Childe aveva quasi certamente ragione, almeno in una prospettiva di storia del lavoro. Le città antiche nacquero solo quando gli agricoltori locali furono in grado di produrre dei surplus di energia sufficienti a offrire un sostentamento affidabile a vaste popolazioni che non dovevano lavorare nei campi. E dove l’energia era abbondante, essa fu usata – nello stesso modo dei tessitori mascherati africani – per costruire dapprima grandi architetture monolitiche, come Göbekli Tepe o Stonehenge, e in seguito vere e proprie città e metropoli.
Le prime grandi città, in Asia, in Medio Oriente e nelle Americhe, furono tanto accidenti della geografia quanto testimonianze di ingegnosità delle popolazioni locali. Sia in Papua Nuova Guinea sia in Cina, per esempio, le sperimentazioni in campo agricolo iniziarono tra 10 000 e 11 000 anni fa. Ma mentre 4000 anni fa gli agricoltori cinesi, avendo avuto la fortuna di domesticare riso e miglio ad alta resa, generavano ormai stabilmente eccedenze sufficienti a istituire e mantenere la prima serie di dinastie imperiali urbane, gli agricoltori della Papua Nuova Guinea, sulla base dei rendimenti energetici ben più modesti della coltivazione di taro e igname e dell’allevamento di maiali, non riuscirono mai ad andare oltre lo sviluppo di villaggi un po’ più grandi degli altri. Solo in epoca coloniale, con l’importazione in Nuova Guinea di cereali ad alto rendimento come il riso, divenne possibile avere qualcosa di simile a una città vera e propria. Anche i mesoamericani furono ostacolati dall’assenza di piante alimentari ad alto rendimento, e soltanto quando, meno di 1000 anni fa, dopo migliaia di generazioni di selezione artificiale, il mais iniziò a somigliare alla coltura ad alto rendimento che oggi conosciamo, generarono eccedenze abbastanza grandi da mantenere delle città.

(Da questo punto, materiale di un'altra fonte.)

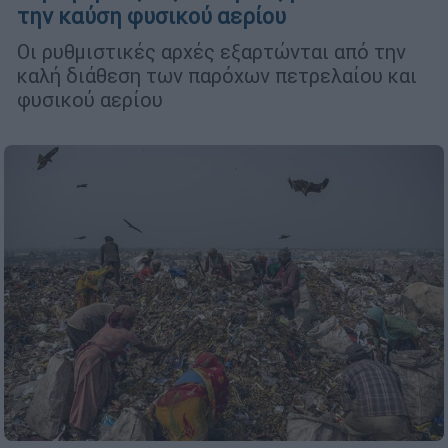
την καύση φυσικού αερίου
Οι ρυθμιστικές αρχές εξαρτώνται από την
καλή διάθεση των παρόχων πετρελαίου και
φυσικού αερίου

Accanto al fattore fortuna legato alle cultivar autoctone, le altre due variabili importanti dell’equazione geografica furono il clima e la topografia. Non è un caso se le prime città del Medio Oriente, del Sudest asiatico e del subcontinente indiano si sviluppassero tutte in climi particolarmente propizi alla produzione cerealicola, oppure nelle piane alluvionali di grandiosi sistemi fluviali soggetti a inondazioni stagionali. Prima ancora che qualcuno comprendesse l’importanza del concime o definisse le regole per una rotazione delle colture adeguatamente organizzata, le popolazioni di queste aree contavano sulle inondazioni inviate dalle loro divinità fluviali per reintegrare lo strato superficiale dei terreni con i ricchi detriti alluvionali e materiali organici trasportati verso valle dai corsi d’acqua.

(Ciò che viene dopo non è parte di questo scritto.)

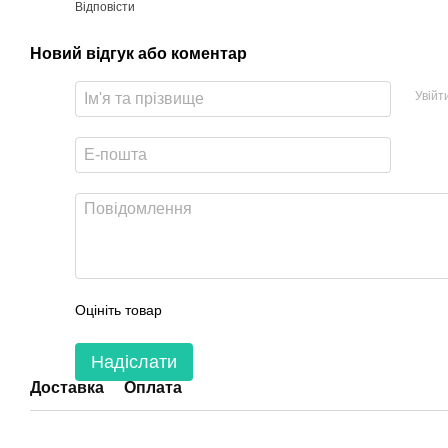
Відповісти
Новий відгук або коментар
Увійт
Оцініть товар
Надіслати
Доставка
Оплата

Più o meno allo stesso modo in cui alcuni scienziati ipotizzano che l’entropia abbia reso quasi inevitabile la comparsa della vita sulla Terra, la storia suggerisce che anche la creazione di città più o meno grandi fosse inevitabile ovunque gli uomini diventassero produttori di cibo sufficientemente efficienti.
Come gli organismi viventi, anche le città nascono, si alimentano e crescono catturando energia e mettendola a compiere lavoro. E quando, per un motivo o per l’altro, non sono più in grado di assicurarsi l’energia di cui hanno bisogno, anch’esse, come organismi privati dell’aria, del cibo o dell’acqua, si arrendono all’entropia, si decompongono e muoiono. All’inizio della storia urbana della nostra specie ciò accadde più spesso di quanto si immagini. Alcune città vennero strangolate dall’assedio dei rivali. Altre morirono a causa di siccità, pestilenze e altre calamità inviate da Dio. Questa dovette essere, nell’antichità, la sorte di tanti insediamenti, città e cittadine che si presentano agli archeologi come se fossero stati abbandonati dall’oggi al domani senza alcuna ragione evidente.
Fino alla Rivoluzione industriale, anche in civiltà agricole particolarmente sofisticate e produttive, come quella dell’antica Roma, quattro persone su cinque vivevano nelle campagne e lavoravano la terra. Ma quell’abitante su cinque che viveva in città era il pioniere di un modo di lavorare completamente nuovo.
Le città, in quanto prime grandi concentrazioni di persone che non dovevano spendere tempo o fatica per produrre cibo, erano sospinte da una miscela di circostanze, curiosità e noia a trovare nuovi modi creativi per spendere le proprie energie. E come uccelli tessitori ben nutriti che l’entropia stimola a compiere lavoro, quanto più grande era l’energia che le città estraevano dai territori agrari circostanti, tanto più esse crescevano e tanto più indaffarati erano coloro che vi vivevano. Gran parte di quell’energia veniva spesa nell’approvvigionamento dell’occorrente per la costruzione, la manutenzione e il rinnovo delle infrastrutture di base. Fu così che nacquero molti nuovi mestieri specializzati legati ad attività di falegnameria, edilizia muraria e architettura, ingegneria, idrologia e costruzione di fognature. Molta energia veniva spesa anche per costruire templi e mantenere gli ordini sacri, per blandire e placare con sacrifici e tributi divinità esigenti e per raccogliere la sfida totalmente nuova del mantenimento dell’ordine all’interno di grandi concentrazioni di persone – mentre i loro antenati avevano vissuto per 300 000 anni in minuscole bande mobili. C’era bisogno di burocrati, giudici, soldati, figure specializzate nel mantenere l’ordine e dare coesione a comunità urbane con valori, credenze e obiettivi comuni.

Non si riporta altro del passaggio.